As an example, consider an integer solution of $ x ^ 2-3y ^ 2 = 13 $. $ y $ that satisfies this equation is
$y_k = \frac {(4+ \sqrt {3}) (2+ \sqrt {3}) ^ k-(4- \sqrt {3}) (2- \sqrt {3}) ^ k} { 2 \sqrt {3}} $
for any integer $ k $.
By calculation
$ 3 | y_k \Leftrightarrow k \equiv1 \mod 3 $
$ 3 ^ 2 | y_k \Leftrightarrow k \equiv7 \mod 3 ^ 2 $
$ 3 ^ 3 | y_k \Leftrightarrow k \equiv7 \mod 3 ^ 3 $
$ 3 ^ 4 | y_k \Leftrightarrow k \equiv7 \mod 3 ^ 4 $
$ 3 ^ 5 | y_k \Leftrightarrow k \equiv7+2\cdot 3^4 \mod 3 ^ 5 $
$ 3 ^ 6 | y_k \Leftrightarrow k \equiv7+2\cdot 3^4+2\cdot 3^5 \mod 3 ^ 6 $
You can see that it has a regular structure. In other words, a solution divisible by $3^d$ appear at intervals of $3$ powers and do not appear anywhere else. I tried similar calculations for other Pell-type equations, and I was convinced that they had a similar structure.
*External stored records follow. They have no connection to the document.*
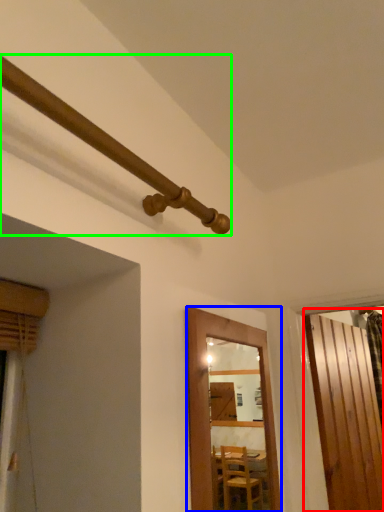 Question: Based on their relative distances, which object is farther from door (highlighted by a red box)? Choose from door (highlighted by a blue box) and pipe (highlighted by a green box).

Choices:
 (A) door
 (B) pipe

Answer: (B) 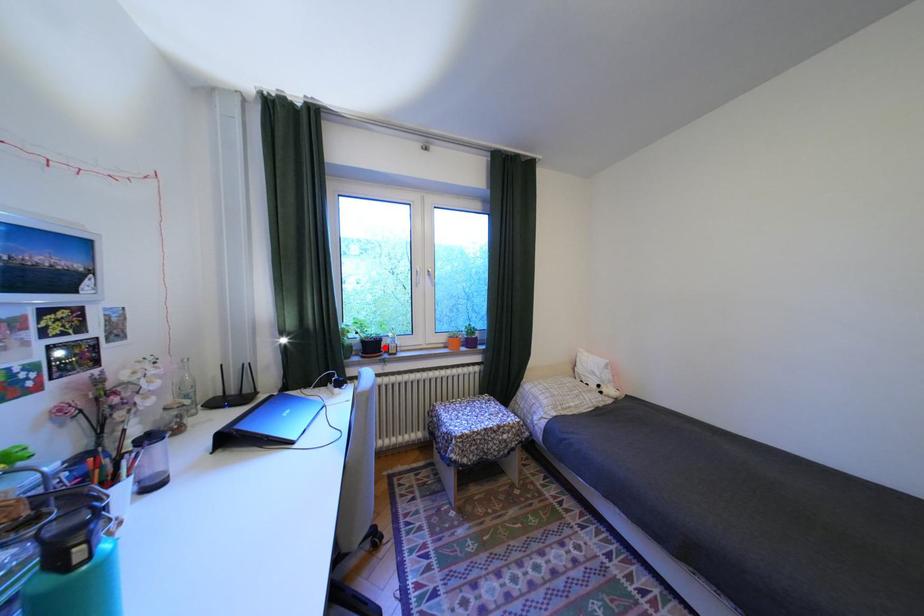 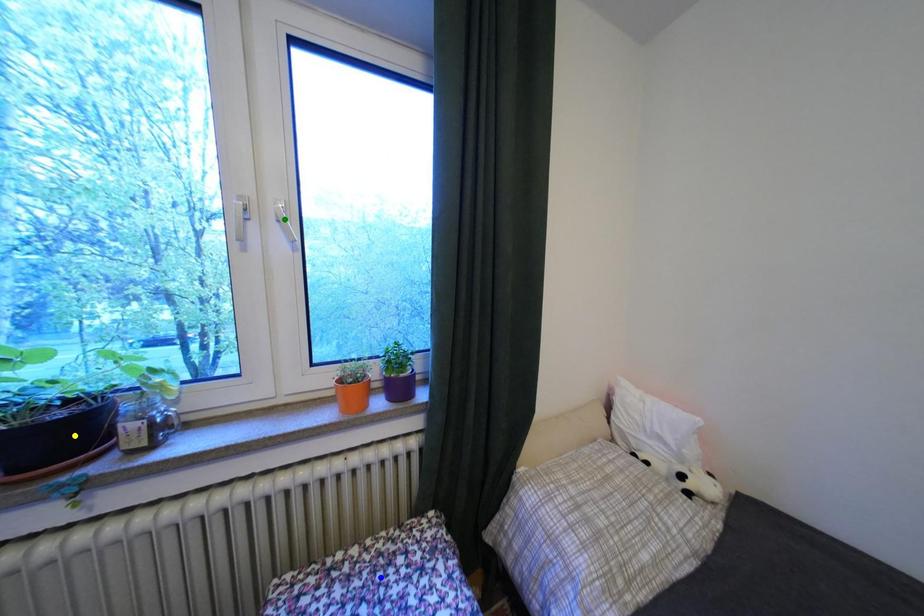 Question: I am providing you with two images of the same scene from different viewpoints. A red point is marked on the first image. You are given multiple points on the second image. Which mark in image 2 goes with the point in image 1?

Choices:
 (A) yellow point
 (B) blue point
 (C) green point

Answer: (A) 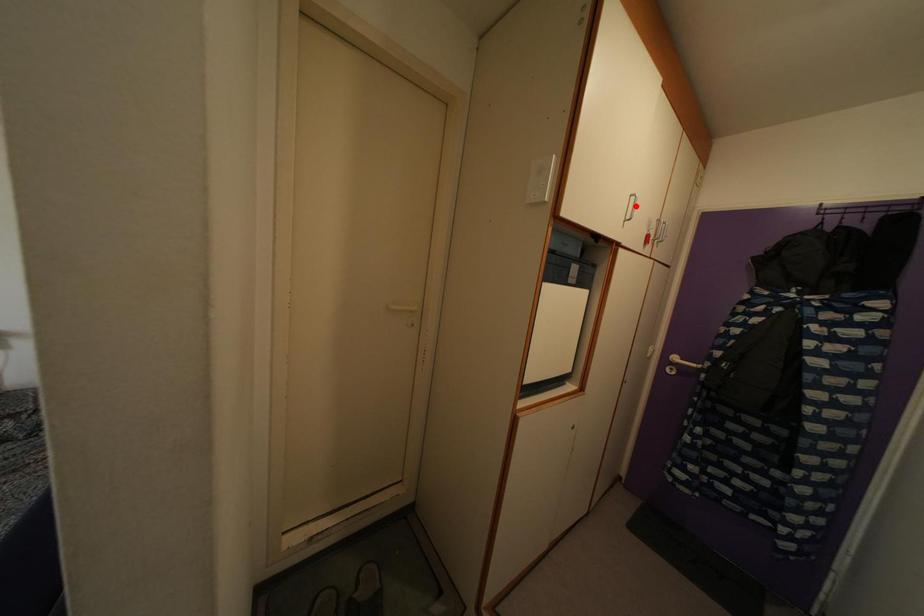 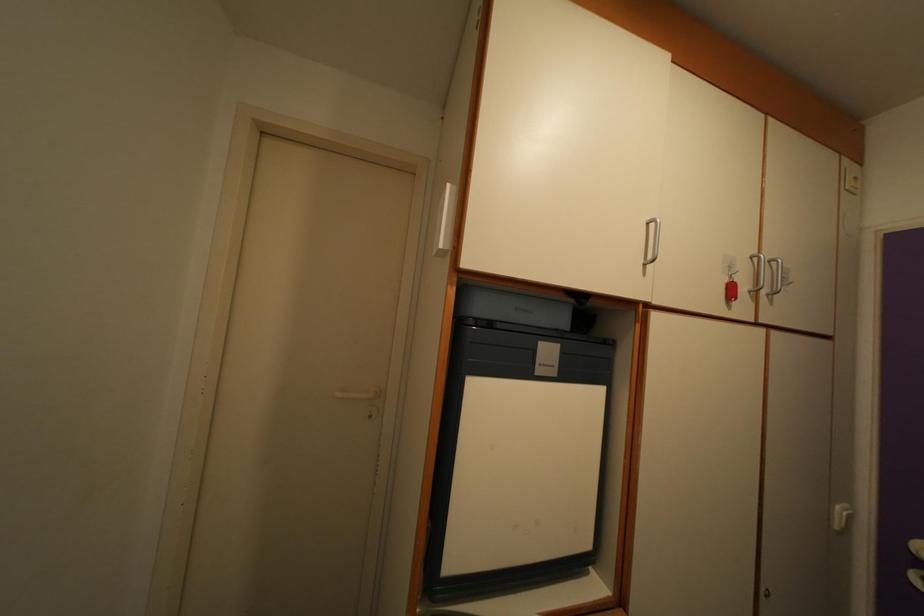 Locate, in the second image, the point that corresponds to the highlighted location in the first image.

(654, 233) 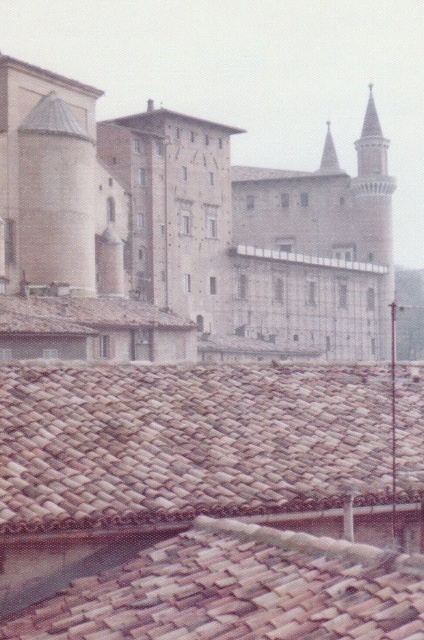 Question: Is the position of brown clay tiles at center more distant than that of brown tile roof at center?

Choices:
 (A) yes
 (B) no

Answer: (B)

Question: From the image, what is the correct spatial relationship of brown clay tiles at lower center in relation to brown clay tiles at center?

Choices:
 (A) right
 (B) left

Answer: (A)

Question: Considering the real-world distances, which object is farthest from the brown tile roof at center?

Choices:
 (A) brown clay tiles at center
 (B) brown clay tiles at lower center

Answer: (A)

Question: From the image, what is the correct spatial relationship of brown clay tiles at lower center in relation to brown clay tiles at center?

Choices:
 (A) above
 (B) below

Answer: (A)

Question: Estimate the real-world distances between objects in this image. Which object is farther from the brown clay tiles at lower center?

Choices:
 (A) brown tile roof at center
 (B) brown clay tiles at center

Answer: (A)

Question: Which point is farther to the camera?

Choices:
 (A) (33, 310)
 (B) (351, 390)
 (C) (323, 568)

Answer: (A)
Can you prove this structure in general?
We consider the Pell-type equation $ x ^ 2-py ^ 2 = N $ with a solution. For any $ d $
$ p ^ d | y_k \Leftrightarrow k \equiv r \mod p^{d+e}. $
$ r $ should be uniquely determined as $ p $-adic number.
As $d$ gets larger and $p^d|y_k$, this can be thought of as taking the limit as $y \to 0$ in the p-adics, since $\lim_{d \to \infty}|p^d|_p=0$. So in your equation we're looking at solving just $x^2=N$.
Since in your specific problem you're interested in $k$, we can set $y_k=0$ and solve for $k$,
$$0 = \frac {(4+ \sqrt {3}) (2+ \sqrt {3}) ^ k-(4- \sqrt {3}) (2- \sqrt {3}) ^ k} { 2 \sqrt {3}} $$
$$k=\frac{\log \frac{4- \sqrt {3}}{4+ \sqrt {3}}}{\log \frac{2+ \sqrt {3}}{2- \sqrt {3}}}$$
This gets us exactly the digits you have so far (rewriting $7=1+2\cdot 3$ of course)
$$k = 1 + 2\cdot 3 + 2\cdot 3^4 + 2\cdot 3^5 + 2\cdot 3^6 + 3^7 + 3^8 + \dots$$
For your convenience, here is the sage code I used to compute it almost exactly copied from here:
The general case follows identically, and I leave it to you.